------ UV400 Protection
Sunglasses offer protection against excessive exposure to light, including its visible and invisible components. The most widespread protection is against ultraviolet radiation, which can cause short- term and long-term ocular problems and various forms of eye cancer. Medical experts advise the public on the importance of wearing sunglasses to protect the eyes from UV for adequate protection, experts recommend sunglasses that reflect or filter out 99% or more of UVA and UVB light, with wavelengths up to 400 NM. Sunglasses that meet this requirement are often labeled as "UV400"
● Not all sunglasses block 100 percent of UV rays. If you're unsure about the level of UV protection your sunglasses provide, take them to your eye doctor or optician for an evaluation. Many eye care professionals have instruments such as spectrophotometers that can measure the amount of visible light and UV radiation your lenses block. Almost all sunglasses block a portion of HEV rays, but some tints block more blue light than others. Blue-blocking sunglass lenses usually are bronze, copper or reddish-brown in color.
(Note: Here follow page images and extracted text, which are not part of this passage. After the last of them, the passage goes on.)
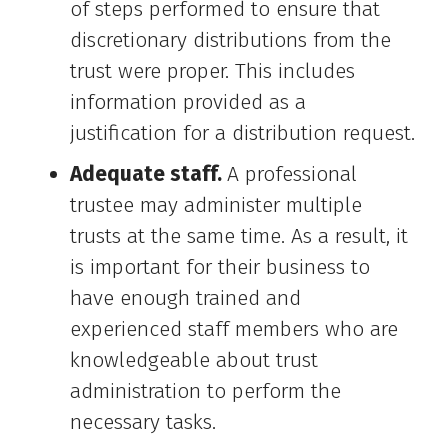
of steps performed to ensure that
discretionary distributions from the
trust were proper. This includes
information provided as a
justification for a distribution request.
Adequate staff.
A professional
trustee may administer multiple
trusts at the same time. As a result, it
is important for their business to
have enough trained and
experienced staff members who are
knowledgeable about trust
administration to perform the
necessary tasks.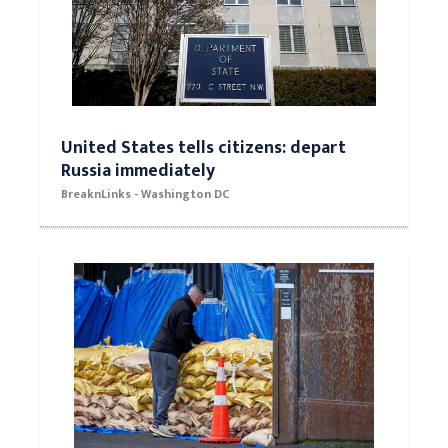
United States tells citizens: depart
Russia immediately
BreaknLinks - Washington DC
●Remember to wear sunglasses even when you're in the shade. Although shade reduces your UV and HEV exposure to some degree, your eyes still will be exposed to UV rays reflected from buildings, roadways and other surfaces.
●Sunglasses are important especially in winter, because fresh snow can reflect 80 percent of UV rays, nearly doubling your overall exposure to solar UV radiation. If you ski or snowboard, choosing the right ski is essential for adequate UV protection on the slopes.
●Even if your contact lenses block UV rays, you still need sunglasses. UV-blocking contacts shield only the part of your eye under the lens. UV rays still can damage your conjunctiva and other tissues not covered by the lens. Wearing sunglasses protects these delicate tissues and the skin around your eyes from UV damage.